Quando um país perde a vergonha de ser misógino

 

Arte de Daniela Muller
Retirado do Portal Catarinas (link no final do artigo)

Por Bruna Vasques*

     Hoje eu preciso sair um pouco do tema da Imersa S/A. Por mais que a gente tente se concentrar um pouco nas coisas boas que a arte e a cultura nos proporcionam e levar isso aos nossos leitores, há momentos em que fica impossível continuar. Não que fechemos os olhos ao que de tenebroso anda acontecendo no Brasil, mas é uma escolha veicular coisas que nos trazem algum alento e que podem fazer o mesmo a quem nos lê. Tenho questionado, inclusive, se algumas de nossas atitudes na internet não contribuem, mesmo que sem querer, para a tática de cortina de fumaça desse presidente que aí está. Esse artigo é uma tentativa de fazer o contrário, descortinar uma de suas muitas características inaceitáveis: a misogina. Este texto é um rechaço.


Um jogador de futebol, condenado em primeira instância na Itália por estupro retorna ao Brasil e alega que o único erro que cometeu foi ter traído a mulher e agradece o apoio do presidente.

O Supremo Tribunal Federal cruza os braços diante da absolvição por parte de júri popular de um homem acusado de tentativa de feminicídio. O argumento ressuscitado foi a legítima defesa da honra, aquele que as feministas brasileiras lutaram para enterrar nos idos dos anos 70.
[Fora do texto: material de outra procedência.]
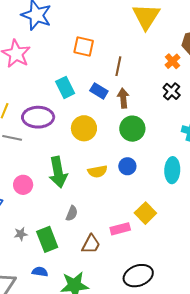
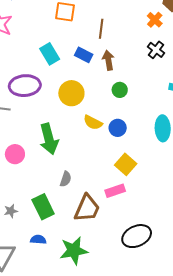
green circle: (132, 129) -> (120, 90), size x0.6
yellow semicircle: (97, 171) -> (93, 122), moved, turned 42
yellow square: (145, 213) -> (126, 164), moved
gray star: (21, 234) -> (11, 211), moved
brown trapezoid: (91, 244) -> (87, 208), size x1.4

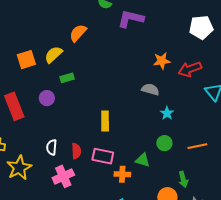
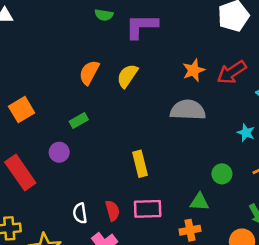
orange semicircle: (78, 33) -> (89, 72), moved
yellow semicircle: (53, 55) -> (127, 76), moved
gray semicircle: (150, 89) -> (188, 110), size x1.5
cyan star: (167, 113) -> (246, 133), moved
orange cross: (122, 174) -> (190, 230), moved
André Aranha foi absolvido da acusação de estupro levada adiante por Mariana Ferrer. Neste caso, o que fica realmente patente é a misoginia do advogado daquele que estava sendo acusado, uma postura muito parecida com a postura do advogado de Doca Street, assassino de Ângela Diniz. Dois casos com quarenta anos de diferença e a tática é praticamente a mesma: desqualificar a vítima para conseguir a absolvição do homem acusado. No caso de Ângela Diniz, o argumento foi legítima defesa da honra. Mariana Ferrer, por sua vez, teve que ouvir as seguintes palavras do advogado de defesa de Aranha:

"(...) E também peço a Deus que meu filho não encontre uma mulher que nem você. [...]. Teu showzinho tu vai dar lá no Instagram pra ganhar mais seguidores. Tu vive disso. [...]. É o seu ganha pão a desgraça dos outros. Manipular essa história de virgem. [...]. Não adianta vir com esse teu choro simulado, falso, e essa lágrima de crocodilo!" (extraído do artigo de Adiel Pereira Amaral para o Portal JusBrasil, link nas referências)

Aqui eu quero voltar um pouco para agosto deste ano quando o Ministério Público Federal entrou com uma Ação Civil pedindo uma indenização de 20 milhões de reais do governo por proferir discursos misóginos. Os acusados: Jair Bolsonaro, Damares Alves, Sergio Moro, Ernesto Araújo e Paulo Guedes.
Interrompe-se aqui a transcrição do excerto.